Work task — Copy the lines below that contain "shop".

(Records from a collection)
*-*-*

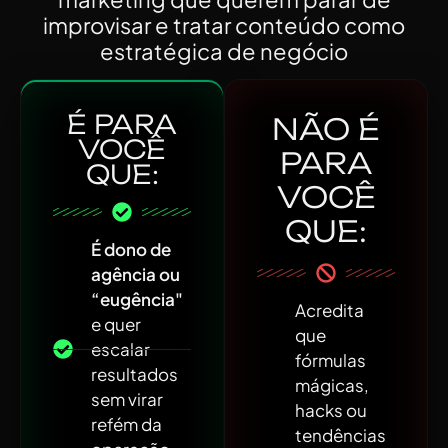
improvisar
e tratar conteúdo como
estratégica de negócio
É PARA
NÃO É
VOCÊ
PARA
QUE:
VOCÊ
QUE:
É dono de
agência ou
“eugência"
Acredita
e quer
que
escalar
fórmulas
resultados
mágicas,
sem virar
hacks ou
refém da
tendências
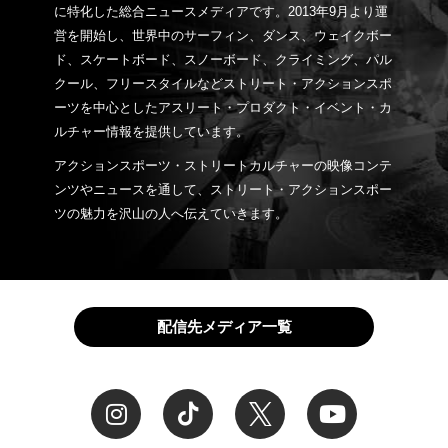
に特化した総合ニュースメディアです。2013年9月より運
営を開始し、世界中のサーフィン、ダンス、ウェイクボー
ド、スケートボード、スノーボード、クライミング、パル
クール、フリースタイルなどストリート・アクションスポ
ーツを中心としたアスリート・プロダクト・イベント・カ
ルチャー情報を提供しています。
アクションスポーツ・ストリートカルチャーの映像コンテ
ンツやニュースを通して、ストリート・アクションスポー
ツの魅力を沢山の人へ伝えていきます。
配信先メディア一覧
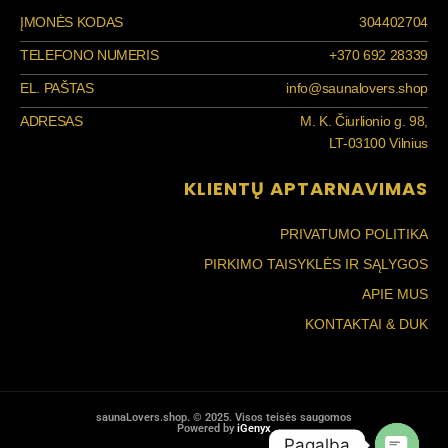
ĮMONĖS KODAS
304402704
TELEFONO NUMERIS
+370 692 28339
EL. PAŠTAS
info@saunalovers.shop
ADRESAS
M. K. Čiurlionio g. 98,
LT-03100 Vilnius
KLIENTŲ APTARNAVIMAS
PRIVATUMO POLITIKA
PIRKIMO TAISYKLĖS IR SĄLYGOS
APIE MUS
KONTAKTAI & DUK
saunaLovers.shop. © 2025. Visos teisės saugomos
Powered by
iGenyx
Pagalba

*-*-*

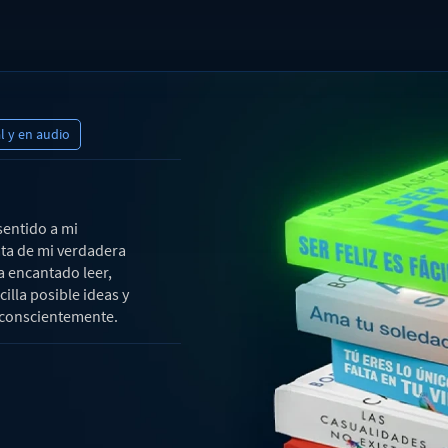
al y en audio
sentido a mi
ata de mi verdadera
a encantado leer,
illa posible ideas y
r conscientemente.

*-*-*

Response —
info@saunalovers.shop
saunaLovers.shop. © 2025. Visos teisės saugomos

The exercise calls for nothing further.